Se a culpa for muito grande, tenha sempre à mão os vegetais permitidos que mencionamos (cenoura, abobrinha). Assim, você atende ao desejo dele de mastigar algo, atende ao seu desejo de agradar, mas sem comprometer a saúde dele com calorias vazias.

Gerenciando a rotina familiar e evitando sabotadores

Um dos maiores desafios é quando nem todos na casa estão a bordo. O pai dá um pedacinho de carne, a avó deixa cair um pão de queijo, as crianças dão o resto do lanche. Esses “sabotadores”, muitas vezes agindo por amor, podem arruinar todo o esforço. É fundamental fazer uma reunião de família e explicar que a dieta é uma prescrição médica séria.

Estabeleça regras claras. Defina quem é a pessoa responsável por alimentar o cão. Se todos alimentarem, é fácil perder a conta de quantas refeições ele já comeu (e o Labrador nunca vai dizer que já almoçou!). Se houver visitas, peça educadamente para não alimentarem o cão, ou deixe um pote com os vegetais permitidos para que as visitas possam oferecer algo seguro.
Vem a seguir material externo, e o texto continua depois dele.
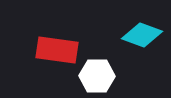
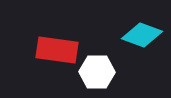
white hexagon: moved 4 px up
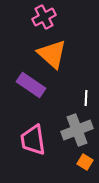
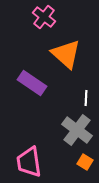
pink cross: rotated 25 degrees counterclockwise
orange triangle: moved 14 px right
purple rectangle: moved 1 px right, 2 px up
gray cross: rotated 32 degrees counterclockwise
pink trapezoid: moved 4 px left, 22 px down
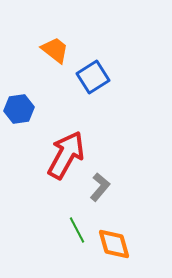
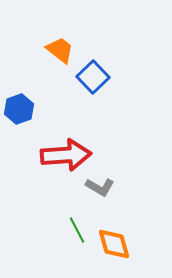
orange trapezoid: moved 5 px right
blue square: rotated 12 degrees counterclockwise
blue hexagon: rotated 12 degrees counterclockwise
red arrow: rotated 57 degrees clockwise
gray L-shape: rotated 80 degrees clockwise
Se você tem outros animais em casa que não estão de dieta, a alimentação deve ser separada. Labradores são aspiradores e vão limpar o pote dos outros cães ou gatos se tiverem chance. Alimente-os em cômodos separados ou supervisione até que todos terminem, recolhendo os potes imediatamente após a refeição.

Monitoramento contínuo: celebrando vitórias sem comida

A jornada de perda de peso é uma maratona, não um tiro de 100 metros. Pese seu cão a cada duas semanas. Use a mesma balança se possível (a da clínica veterinária é o ideal). Anote o peso e tire fotos de cima e de lado. Ver a cintura aparecer novamente é extremamente gratificante e motivador.

Celebre as conquistas! Se ele perdeu 500g, comemore. Mas não comemore com um banquete. Comemore com um passeio novo, um brinquedo novo ou uma sessão extra de brincadeiras. Crie recompensas que reforcem o estilo de vida ativo e saudável que vocês estão construindo juntos.

Lembre-se que o efeito platô pode acontecer. O peso pode estagnar por um tempo. Não desanime. Reavalie a dieta, ajuste as calorias se necessário (conforme ele emagrece, precisa de menos calorias para manter o novo peso) e continue firme. Com paciência, amor e ciência, você pode vencer a genética e dar ao seu Labrador a vida leve e cheia de energia que ele merece. Você é o melhor remédio que ele tem.